Availability at big-city hotels is ample, and service jobs are returning more quickly in regions where vaccination rates are high.

A report released on July 1 by the American Hotel & Lodging Association shows that urban hotels are still suffering massive financial losses, even with the notable rise in leisure travel happening in the wake of mass Covid vaccinations across much of the United States. 
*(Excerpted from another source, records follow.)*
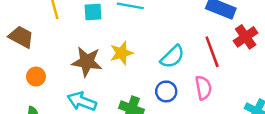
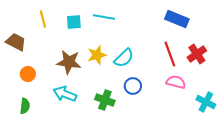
red cross: (246, 37) -> (197, 54), moved
cyan semicircle: (172, 57) -> (124, 58), moved
pink semicircle: (203, 88) -> (176, 82), moved, turned -66

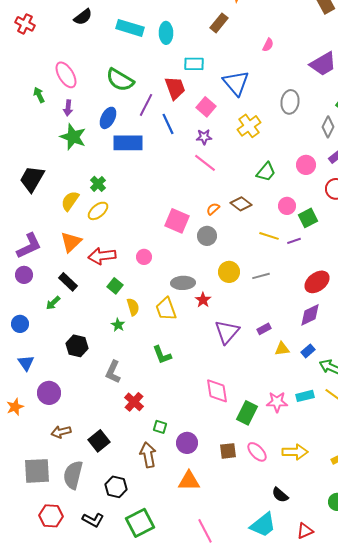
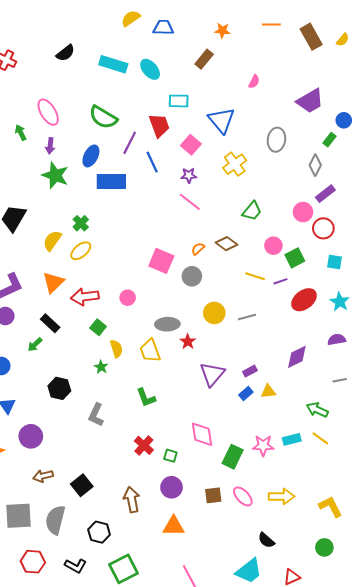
cyan ellipse: (166, 33) -> (150, 69), turned -40
pink circle: (306, 165) -> (303, 212), moved
red ellipse: (317, 282) -> (304, 300), moved
blue rectangle: (308, 351) -> (246, 393), moved
red cross: (134, 402) -> (144, 445), moved
green square: (160, 427) -> (170, 456), moved

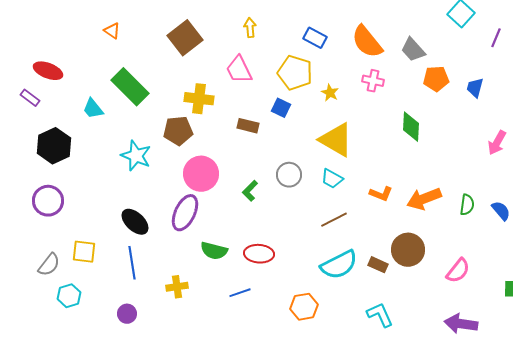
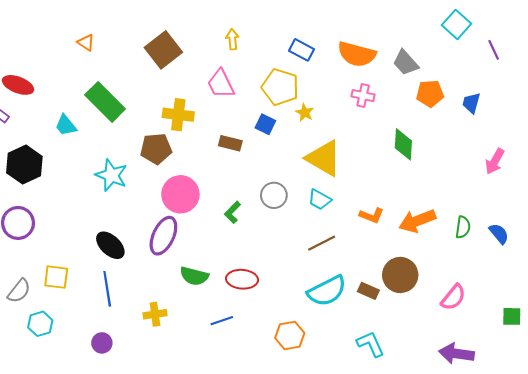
purple line: (496, 38) -> (494, 50), turned -48
orange semicircle: (367, 42) -> (357, 54), turned -36
yellow star: (330, 93) -> (305, 113), moved

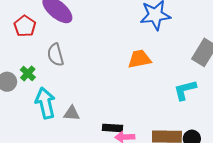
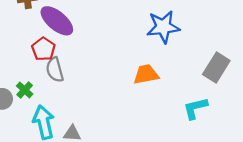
red pentagon: (25, 26) -> (43, 49), moved

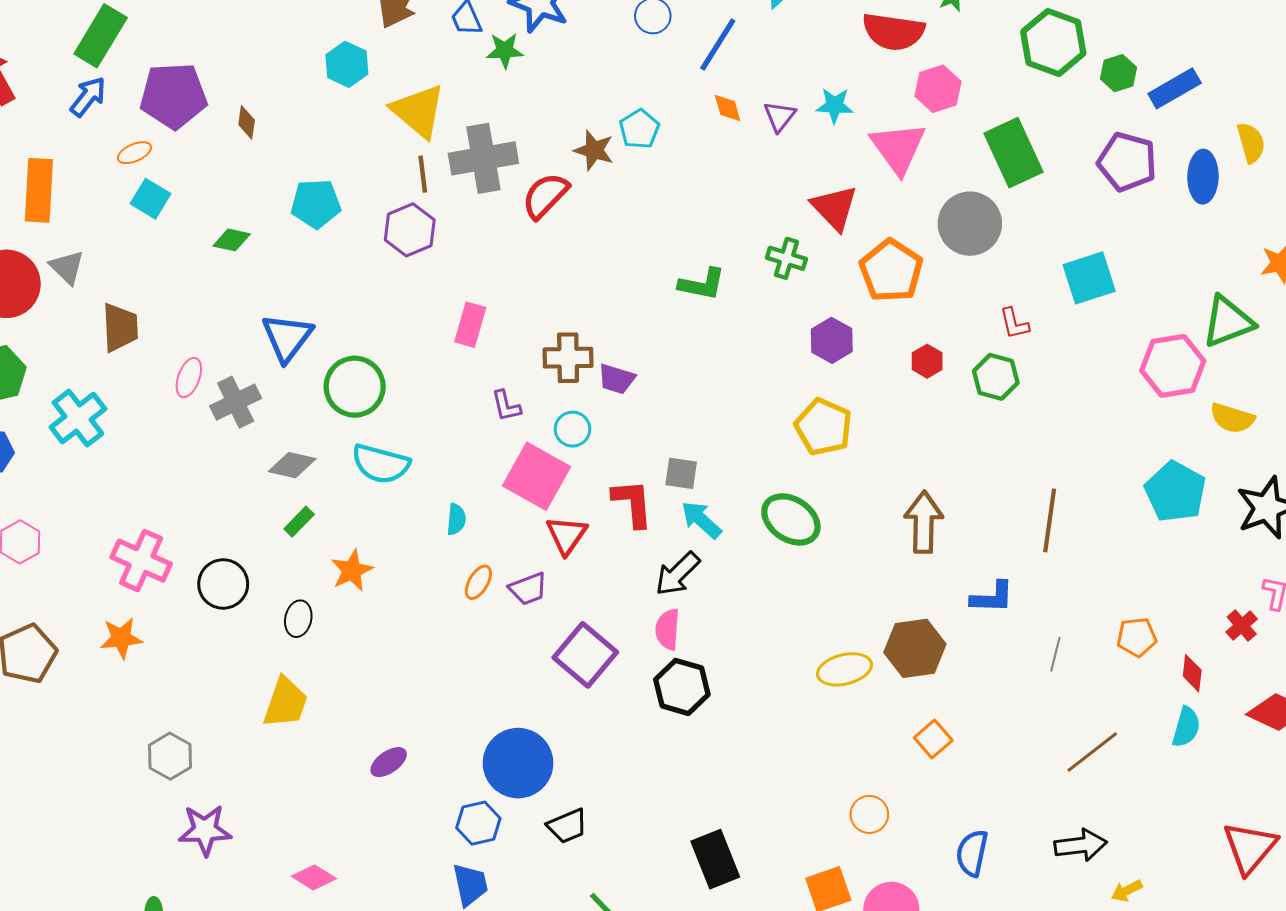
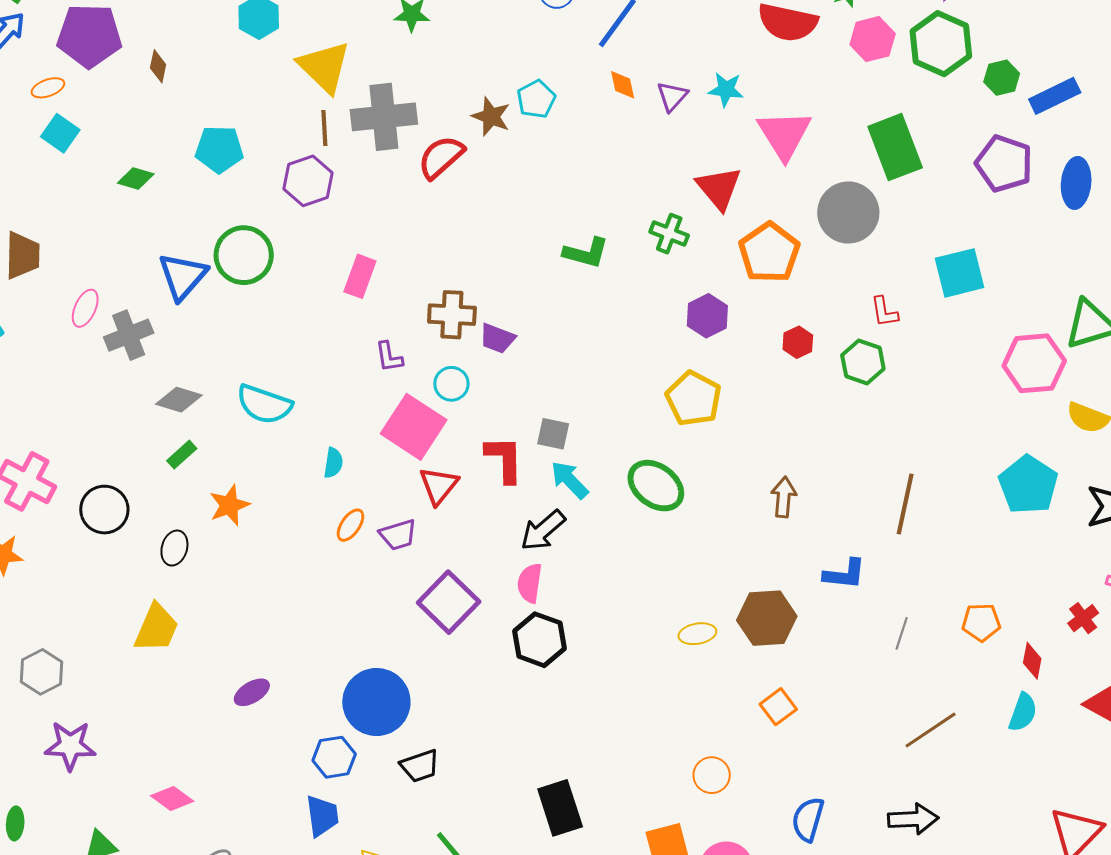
pink hexagon: (938, 89) -> (873, 39), moved
green circle: (355, 387) -> (244, 255), moved
brown arrow: (924, 522) -> (784, 497), size x0.7
yellow ellipse: (845, 669) -> (697, 634), size x0.7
Urban hotels rely most heavily on meetings and business travel; as a result, in May 2021 they were more than 50 percent below their May 2019 performance in terms of revenue per available room (RevPAR). By comparison, airport hotels reported a 33 percent decline in RevPAR in May 2021 versus May 2019; suburban hotels reported a 21 percent decline; and resorts reported a decline of just one percent.

Across the 25 largest metro areas in the country, seven of them—San Francisco; Boston; Washington, D.C.; New York City; Chicago; Seattle; and Minneapolis—saw their hotels suffer RevPAR declines of more than 50 percent, which AHLA categorizes as “in depression.” Another 14 large cities reported RevPAR losses of between 23 and 46 percent, which AHLA labels as “in recession.”

On the flip side, Phoenix’s RevPAR figure was down just six percent, while Norfolk/Virginia Beach was up one percent—and Miami and Tampa reported RevPAR increases of more than 10 percent.

Interestingly, another report finds that vaccinations appear to be a strong factor in a region’s hospitality industry regaining service jobs needed to handle the flood of hotel business expected in the second half of 2021, including meetings. The Chicago Federal Reserve Bank published the results of a study this week that reveals a probable connection between the number of vaccinations conducted in each region of the country and the number of jobs available at hotels, restaurants, and entertainment venues. 

In an article from Reuters,
Scott Brave of the Chicago Fed says that “vaccinations protect both workers and customers, easing fear of infection and giving governments reason to ease up on limits that have hamstrung the leisure and hospitality sector from the beginning of the pandemic.” What’s more, “higher vaccination rates are playing a role in supporting restrictions going away, and encouraging customers to return" to dining and travel.

One percentage-point increase in the vaccinated portion of the population translated to about 15,000 restaurant and lodging jobs, the Chicago Fed study found.